Varese
- Paura tra il
personale medico e infermieristico. Evacuati i pazienti,
disagi per il 118
Paziente contaminato
da pesticidi, chiusa per un pomeriggio la rianimazione del
pronto soccorso
(24
luglio 2003) Pomeriggio movimentato al pronto soccorso
dell'ospedale di Circolo di Varese a causa di un sospetto
inquinamento da anticrittogamici. Attorno alle 13 di ieri,
mercoledì 23 luglio, un paziente ricoverato da una lettiga
del 118 di Como è di fatti giunto al pronto soccorso del
Macchi in gravi condizioni. Nel corso di alcuni lavori in
un'azienda agricola l'uomo si sarebbe infatti ribaltato sul
mezzo che stava guidando, imbrattandosi di potenti
pesticidi. Il 118, intervenuto sul posto, ha quindi deciso
il ricovero all'ospedale di Varese. Ma, giunto in pronto
soccorso, la gravità del paziente ha reso necessario il
ricovero nella sala di rianimazione, dove possono
trovare posto in tutto quattro pazienti, solitamente i casi
più gravi. E qui il personale medico e infermieristico si
è reso conto della situazione: l'uomo aveva i vestiti
intrisi di una imprecisata sostanza erbicida utilizzata in
agricoltura. Subito è stato allertato il centro antiveleni
di Milano che ha consigliato l'evacuazione della stanza in
cui il paziente era stato ricoverato: poteva trattarsi di
sostanze altamente tossiche e volatili, capaci di
intossicare gli stessi sanitari. In più le condizioni del
ricoverato non promettevano nulla di buono: era in stato
confusionale, ed è possibile che questa condizione fosse
dipesa proprio dalla inalazione di sostanze pericolose.

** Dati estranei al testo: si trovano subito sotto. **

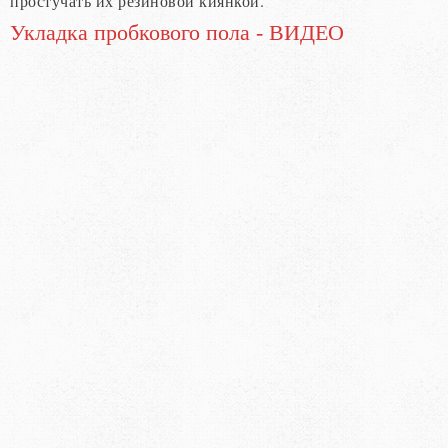
простучать их резиновой киянкой.
Укладка пробкового пола - ВИДЕО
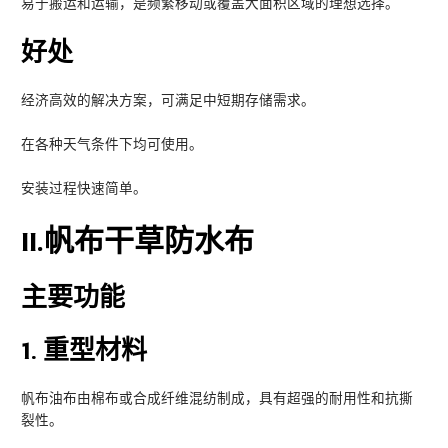
易于搬运和运输，是频繁移动或覆盖大面积区域的理想选择。
好处
经济高效的解决方案，可满足中短期存储需求。
在各种天气条件下均可使用。
安装过程快速简单。
II
.帆布干草防水布
主要功能
1.
重型材料
帆布油布由棉布或合成纤维混纺制成，具有超强的耐用性和抗撕
裂性。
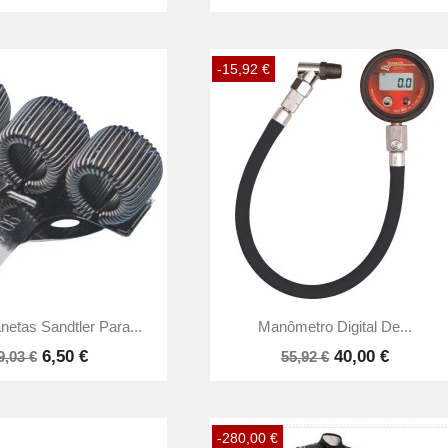
-15,92 €


Vista rápida
Vista rápida
netas Sandtler Para...
Manômetro Digital De...
6,50 €
40,00 €
9,03 €
55,92 €
-280,00 €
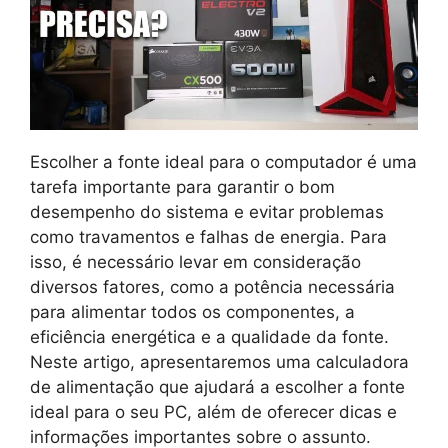
Escolher a fonte ideal para o computador é uma
tarefa importante para garantir o bom
desempenho do sistema e evitar problemas
como travamentos e falhas de energia. Para
isso, é necessário levar em consideração
diversos fatores, como a potência necessária
para alimentar todos os componentes, a
eficiência energética e a qualidade da fonte.
Neste artigo, apresentaremos uma calculadora
de alimentação que ajudará a escolher a fonte
ideal para o seu PC, além de oferecer dicas e
informações importantes sobre o assunto.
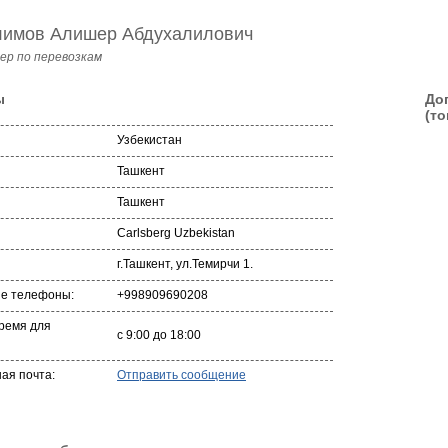
имов Алишер Абдухалилович
ер по перевозкам
ы
До
(то
Узбекистан
Ташкент
Ташкент
Carlsberg Uzbekistan
г.Ташкент, ул.Темирчи 1.
ые телефоны:
+998909690208
ремя для
с 9:00 до 18:00
ая почта:
Отправить сообщение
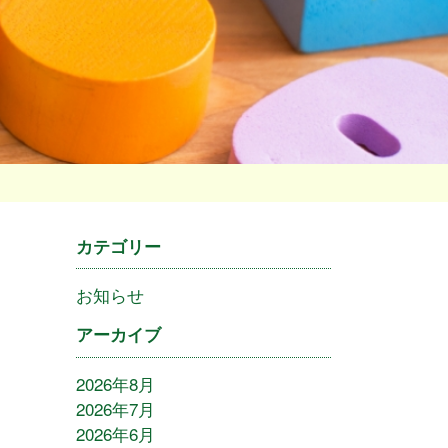
カテゴリー
お知らせ
アーカイブ
2026年8月
2026年7月
2026年6月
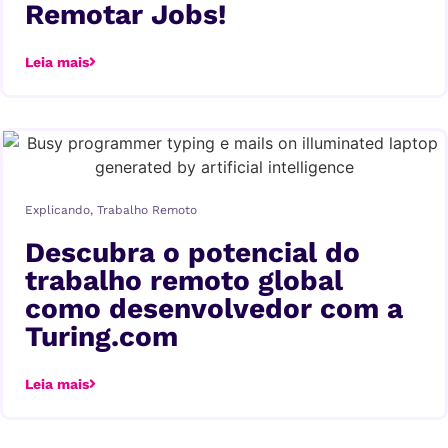
Remotar Jobs!
Leia mais
Explicando
,
Trabalho Remoto
Descubra o potencial do
trabalho remoto global
como desenvolvedor com a
Turing.com
Leia mais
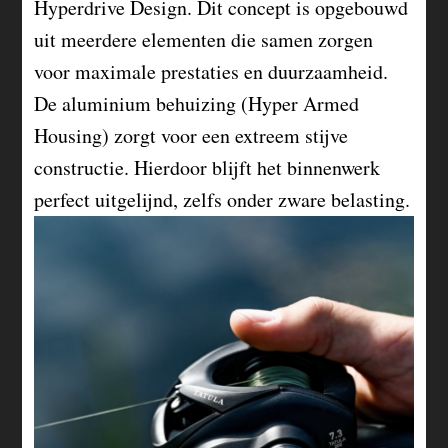
Hyperdrive Design. Dit concept is opgebouwd
uit meerdere elementen die samen zorgen
voor maximale prestaties en duurzaamheid.
De aluminium behuizing (Hyper Armed
Housing) zorgt voor een extreem stijve
constructie. Hierdoor blijft het binnenwerk
perfect uitgelijnd, zelfs onder zware belasting.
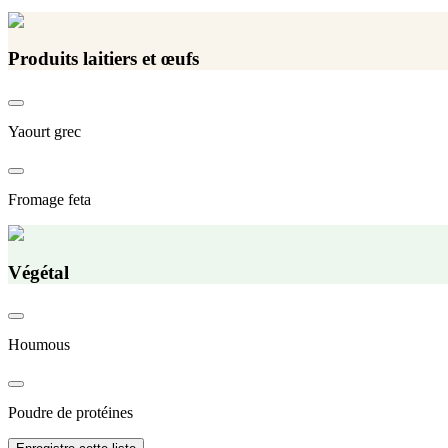
Produits laitiers et œufs
Yaourt grec
Fromage feta
Végétal
Houmous
Poudre de protéines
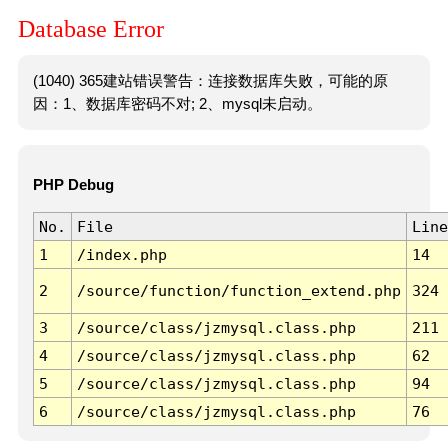
Database Error
(1040) 365建站错误警告：连接数据库失败，可能的原
因：1、数据库密码不对; 2、mysql未启动。
PHP Debug
No.
File
Line
1
/index.php
14
2
/source/function/function_extend.php
324
3
/source/class/jzmysql.class.php
211
4
/source/class/jzmysql.class.php
62
5
/source/class/jzmysql.class.php
94
6
/source/class/jzmysql.class.php
76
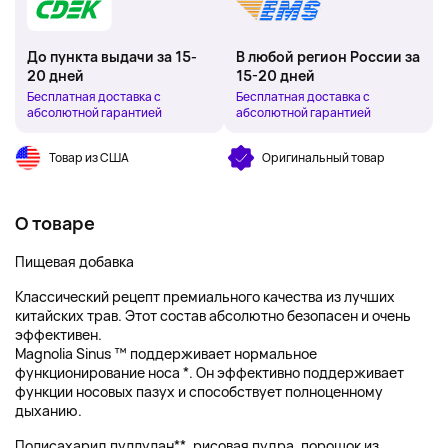
До пункта выдачи за 15-
В любой регион России за
20 дней
15-20 дней
Бесплатная доставка с
Бесплатная доставка с
абсолютной гарантией
абсолютной гарантией
Товар из США
Оригинальный товар
О товаре
Пищевая добавка
Классический рецепт премиального качества из лучших
китайских трав. Этот состав абсолютно безопасен и очень
эффективен.
Magnolia Sinus ™ поддерживает нормальное
функционирование носа *. Он эффективно поддерживает
функции носовых пазух и способствует полноценному
дыханию.
Полисахарид пуллулан**, рисовая пудра, порошок из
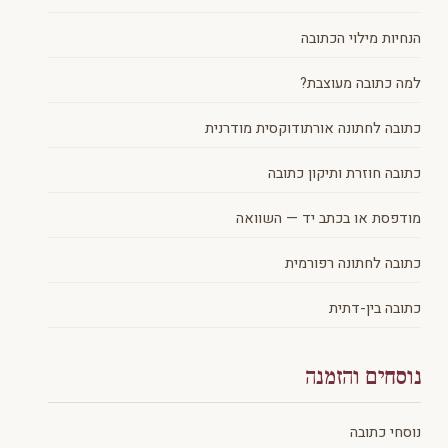
הנחיות מילוי הכתובה
למה כתובה מעוצבת?
כתובה לחתונה אורתודוקסית מודרנית
כתובה חוזרת ותיקון כתובה
מודפסת או בכתב יד — השוואה
כתובה לחתונה רפורמית
כתובה בין-דתית
נוסחים והזמנה
נוסחי כתובה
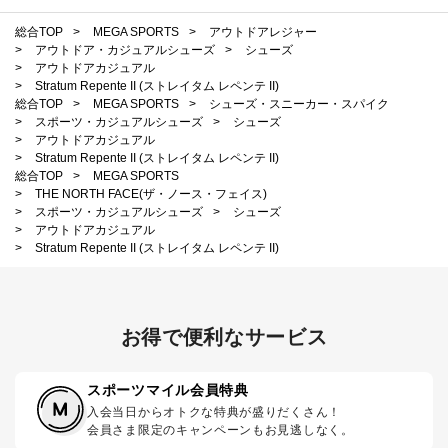
総合TOP
>
MEGA SPORTS
>
アウトドアレジャー
>
アウトドア・カジュアルシューズ
>
シューズ
>
アウトドアカジュアル
>
Stratum Repente II (ストレイタム レペンテ II)
総合TOP
>
MEGA SPORTS
>
シューズ・スニーカー・スパイク
>
スポーツ・カジュアルシューズ
>
シューズ
>
アウトドアカジュアル
>
Stratum Repente II (ストレイタム レペンテ II)
総合TOP
>
MEGA SPORTS
>
THE NORTH FACE(ザ・ノース・フェイス)
>
スポーツ・カジュアルシューズ
>
シューズ
>
アウトドアカジュアル
>
Stratum Repente II (ストレイタム レペンテ II)
お得で便利なサービス
スポーツマイル会員特典
入会当日からオトクな特典が盛りだくさん！
会員さま限定のキャンペーンもお見逃しなく。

Solo
dopo accurati esami si è potuto appurare che lo stato
confusionale era dovuto al forte trauma cranico subito
dall'uomo nel corso dell'incidente.
Ma a quel punto ai sanitari, per seguire il consiglio del
centro anti veleni, non è rimasta altra scelta: chiudere la
sala rianimazione e dirottare i pazienti presenti in quel
momento in pronto soccorso nei reparti dell'ospedale.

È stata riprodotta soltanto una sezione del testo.